Fast forward 23 years.  My daughter was born, and I had been reading about signing with infants.  I got a couple of books, and found that the dormant signing was still in me.  I started signing to her when she was about 6 months old (as the books suggested).  I focused on the baby basics - eat, drink, more, all done, bottle, change (diaper), etc.  One day, in her high chair, I suddenly realized that the spazzy knocking of the backs of her hands together was her signing "more."  Holy shit!  It was like the dog had just spoken English.  I couldn't believe it.

She and I signed together a lot.  Several of our mommy & infant buddies were too.  At one point, right before she got really verbal, I counted 47 signs that she herself had used.  Just like the books predicted, as she began to talk, the signing faded away as she didn't need it anymore.  But she still has strong interest in it.  We still sign together now, for fun, and use signs for more sophisticated concepts than we could when she was an infant.  I consider it her main secondary language, more than the French and Spanish we also mess around with.  The cool and unique thing about sign, is that you can speak it at the very same time that you are speaking English, so it is very easy to impart meaning.

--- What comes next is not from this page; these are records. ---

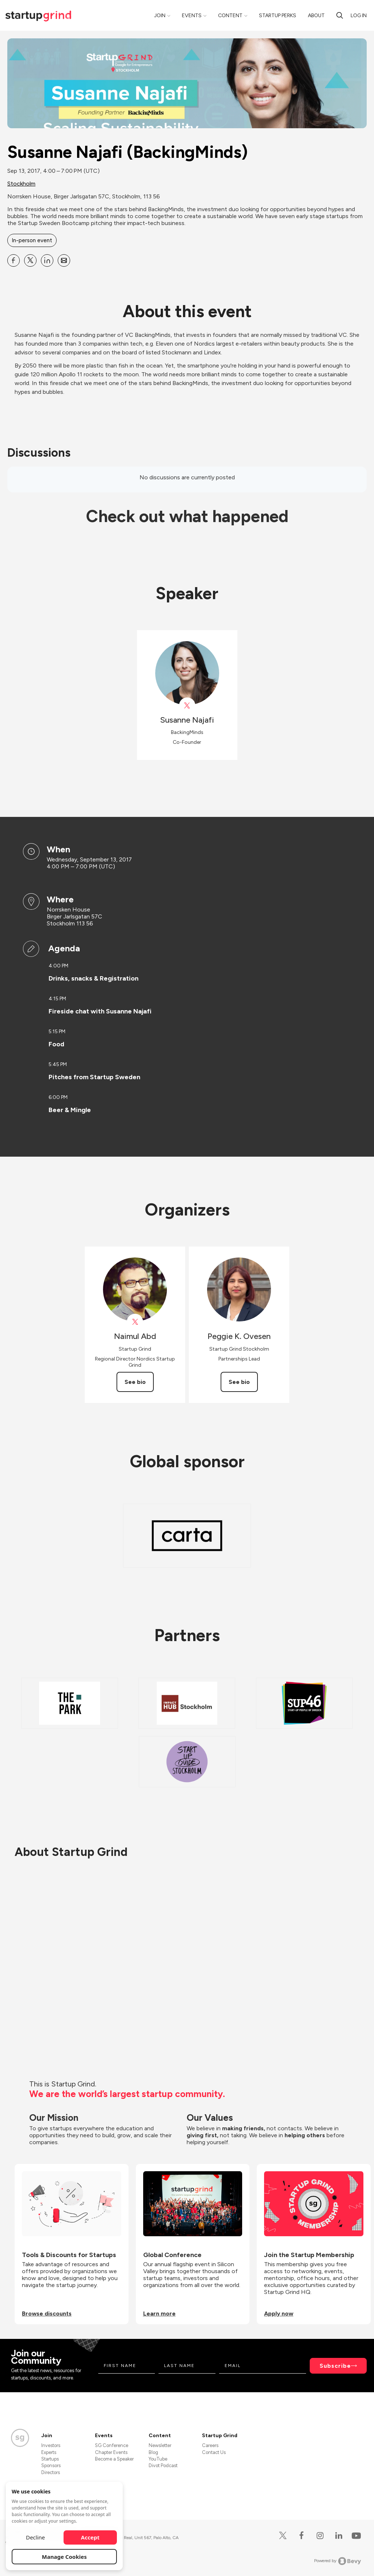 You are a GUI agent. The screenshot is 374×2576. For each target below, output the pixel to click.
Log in (359, 15)
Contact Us (214, 2452)
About (316, 15)
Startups (50, 2459)
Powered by (337, 2561)
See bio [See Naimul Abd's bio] (135, 1381)
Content (230, 15)
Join (159, 15)
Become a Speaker (114, 2459)
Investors (50, 2445)
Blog (153, 2452)
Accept (90, 2537)
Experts (48, 2452)
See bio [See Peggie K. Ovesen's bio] (239, 1381)
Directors (50, 2472)
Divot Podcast (163, 2465)
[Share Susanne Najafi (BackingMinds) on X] (30, 260)
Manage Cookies (64, 2556)
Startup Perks (277, 15)
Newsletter (160, 2445)
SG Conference (111, 2445)
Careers (210, 2445)
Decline (35, 2537)
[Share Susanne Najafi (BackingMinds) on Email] (64, 260)
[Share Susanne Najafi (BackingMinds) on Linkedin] (47, 260)
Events (192, 15)
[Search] (340, 15)
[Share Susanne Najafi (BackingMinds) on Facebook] (13, 260)
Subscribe (335, 2365)
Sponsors (51, 2465)
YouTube (158, 2459)
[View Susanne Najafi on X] (187, 705)
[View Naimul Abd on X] (135, 1322)
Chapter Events (111, 2452) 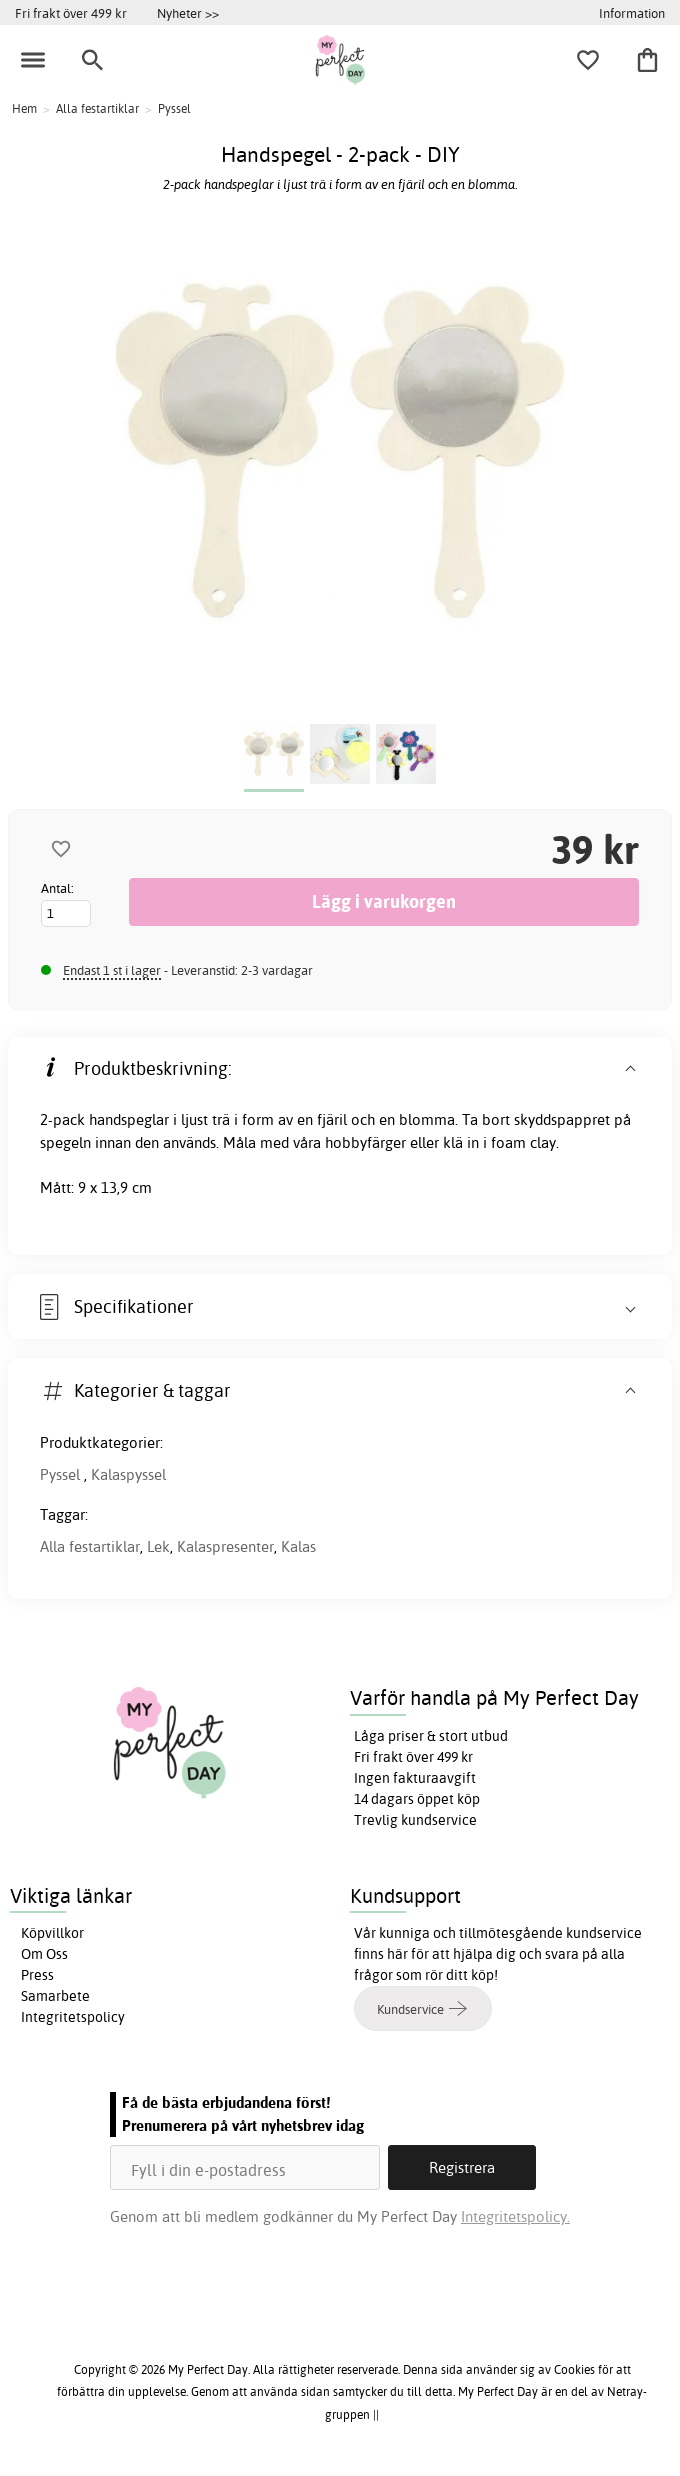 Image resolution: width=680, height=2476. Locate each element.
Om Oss (44, 1954)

Anyway, sorry for hijacking your thread, Diane.  [Elle rubs palm over heart in circular motion.]  :)

serious crayons:
Wow, Elle! Not just one but two very cool stories. Thanks for telling them! I know kids who are bilingual because of having bilingual parents or schools, and unfortunately I'm not fluent enough in French or sign or anything else to provide that opportunity for my kids (my younger son was so impressed that I was able to clumsily respond to a French-speaking docent/reenactor on a field trip -- little does he know my limitations!). So they'll probably be stuck where I was -- learning a language at a ridiculously delayed age of 13 or so. What a great opportunity for your daughter. And for you!